En plus de se heurter à de fausses identités, on se trouve bien souvent face à de faux-semblants. Ainsi, chez Somoza, Yacintra ne veut pas faire l’amour à Héraclès Pontor pour le soulager mais pour le tuer, Albertine, chez Proust, est restée en couple avec un homme qu’elle ne pouvait aimer du fait de ses tendances sexuelles et Sir Percival, chez Collins, ne veut pas épouser Laura par amour mais pour sa fortune.

Après avoir découvert que la partie visible de l’univers est dominée par des apparences trompeuses ou encore des faux-semblants, il convient alors de s’intéresser à la partie cachée.
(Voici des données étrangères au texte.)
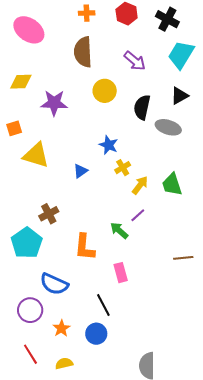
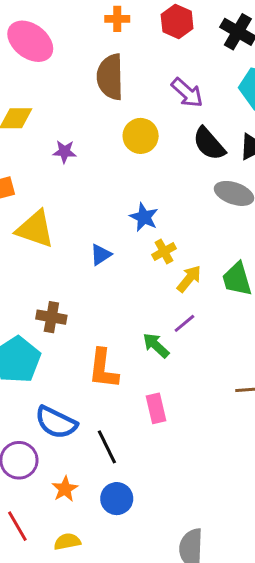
purple star: (54, 103) -> (65, 152), size x0.6
black semicircle: (142, 107) -> (209, 144), moved, turned -55
brown cross: (49, 214) -> (51, 317), turned 36
black line: (103, 305) -> (107, 447), moved

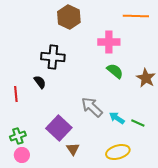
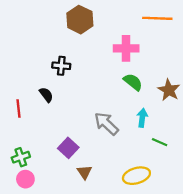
black cross: (53, 57) -> (61, 66), size x0.7
cyan arrow: (117, 118) -> (142, 118), moved, turned 63
purple square: (59, 128) -> (68, 148), size x0.7

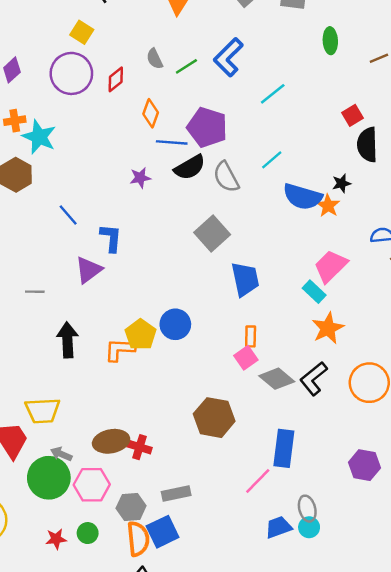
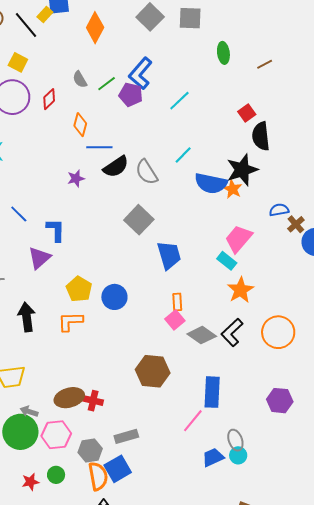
purple pentagon: (207, 127) -> (131, 95), moved, size x0.7
black star: (341, 183) -> (242, 170), size x2.0
yellow pentagon: (141, 335) -> (79, 289), moved

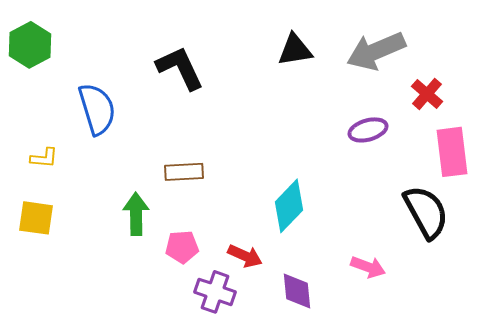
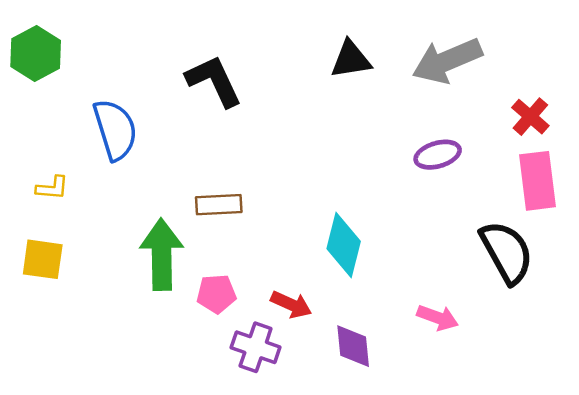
red cross: (427, 94) -> (530, 117), moved
cyan diamond: (289, 206) -> (344, 245), turned -30
green arrow: (136, 214) -> (162, 255), size x1.4

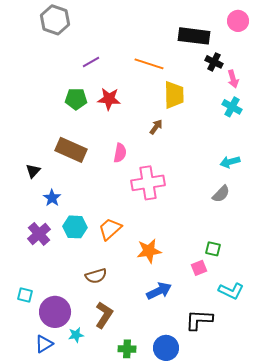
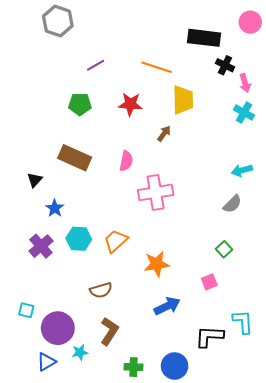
red star: (109, 99) -> (130, 104), moved
green square: (213, 249) -> (224, 249), moved, turned 35
cyan L-shape: (231, 291) -> (243, 322), moved, turned -120

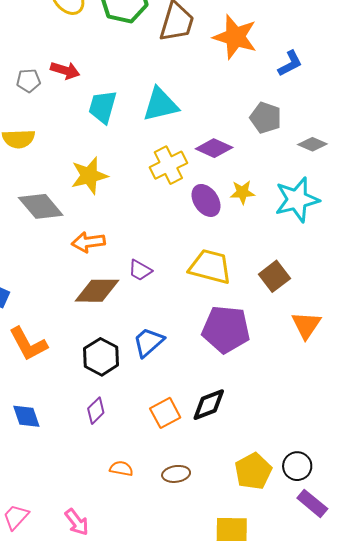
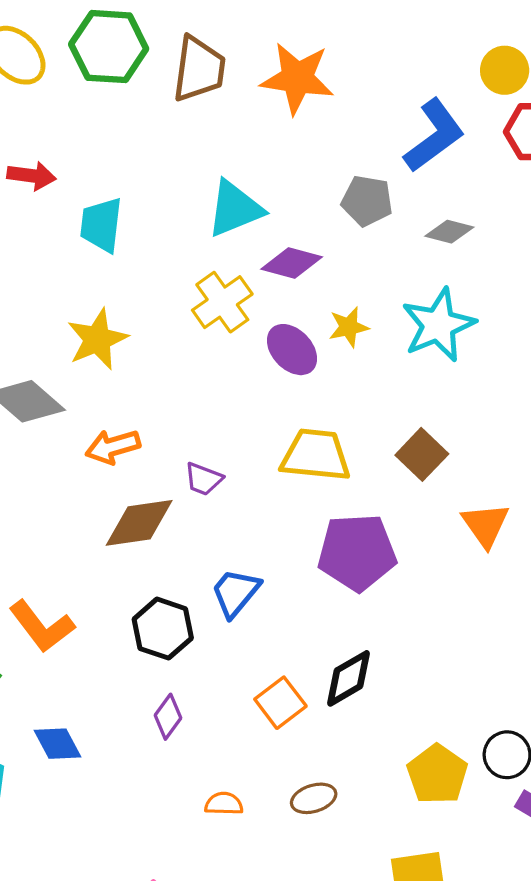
blue L-shape: (290, 64) -> (434, 136), moved, size x1.6
cyan triangle: (160, 105) -> (235, 209), moved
Pour aller au-delà de l’illusion, il faut donc apprendre à décrypter le monde. Pour ce faire, il convient de se mettre dans la position d’un enquêteur. Dans La caverne des Idées, Héraclès Pontor joue ce rôle : il est « Déchiffreur d’Enigmes ». Dans Albertine disparue, le narrateur, Marcel, enquête en dans un premier temps sur la disparition de sa bien-aimée. Dans La dame en blanc, Walter et Marian s’improvisent enquêteurs pour percer le mystère d’Anne Catherick, en premier lieu, ce qui en fera découvrir bien d’autres. Dans les trois cas, les enquêteurs sont en marge de la société. Ce ne sont pas des enquêteurs officiels. Héraclès Pontor, dans l’incipit de La caverne des Idées, se fait éjecter comme le reste de la foule par un gardien. Dans Albertine disparue, le narrateur se rend compte que le policier approuve la pédophilie. Dans La dame en blanc, Sir Percival, que l’on sait usurpateur d’identité, jouit d’une bonne renommée et des personnages hauts placés, comme M. Gilmore, avocat, ne peuvent se résoudre à le croire coupable de quoi que ce soit.
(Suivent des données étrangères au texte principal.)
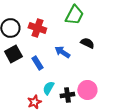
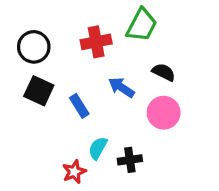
red cross: (37, 28) -> (96, 42), moved, turned -30
black square: (13, 54) -> (39, 91), turned -36
pink circle: (87, 90) -> (164, 113), moved

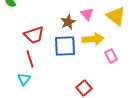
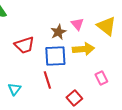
pink rectangle: (111, 56) -> (101, 78), moved
red line: (30, 59) -> (47, 80), moved

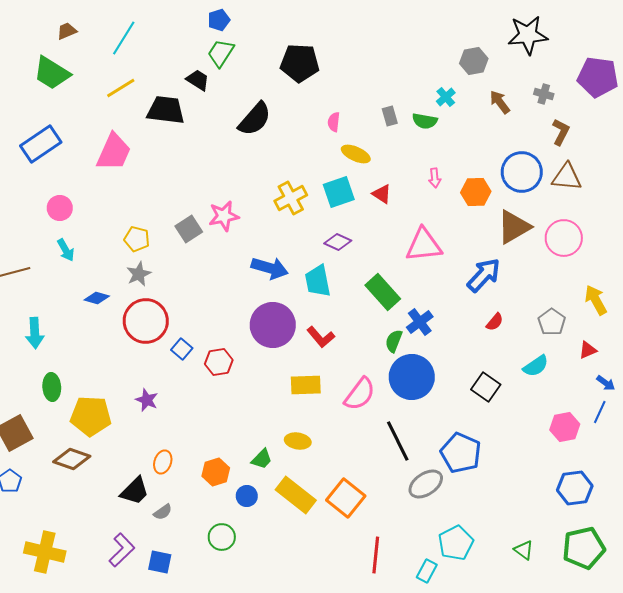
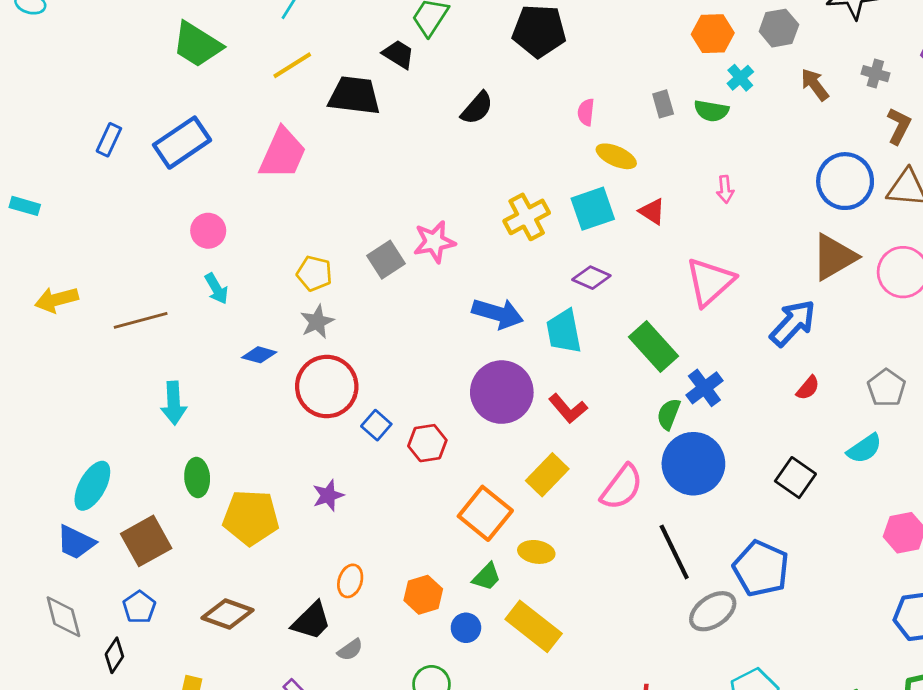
black semicircle: (255, 119) -> (477, 108), size x0.7
orange hexagon: (476, 192) -> (713, 34), moved
pink triangle: (424, 245) -> (710, 282), turned -36
yellow rectangle: (306, 385) -> (547, 475), turned -44
purple star: (147, 400) -> (328, 495), turned 30
brown diamond: (72, 459) -> (227, 614), moved
orange square: (346, 498) -> (485, 513), moved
Il existe différents moyens d’enquêter. Nous verrons plus tard que se focaliser sur des pistes uniquement rationnelles est voué à l’échec. Un enquêteur doit tout d’abord ne pas se fier totalement à sa vue et déceler les signes physiques trompeurs. Héraclès Pontor, dans La caverne des Idées, comprend que les lacérations sur le vêtement de Tramaque ont été faites après la mort de celui-ci. Il ne s’est pas fié à sa vision mais a analysé ce qui s’offrait à son regard. Au-delà du tangible, l’enquêteur doit faire appel au sensible. Dans le roman de Proust, Marcel revient sur des épisodes précédents qu’il analyse après coup, comme les visites que faisait Albertine aux Verdurin quand ils étaient à Paris. Grâce à un retour sur le passé, il va réévaluer l’identité d’Albertine. Sa mise en perspective des souvenirs l’amène à dégager des lois : le narrateur interprète les sensations comme des signes et déchiffre le sens qui se cache en dessous et qui va au-delà. Dans La dame en blanc, Walter se tourne d’abord vers la justice mais se rend compte qu’elle ne lui est d’aucun secours. Il décide alors d’enquêter en marge du système et confronte différents regards car la vérité ne peut pas venir d’une seule personne.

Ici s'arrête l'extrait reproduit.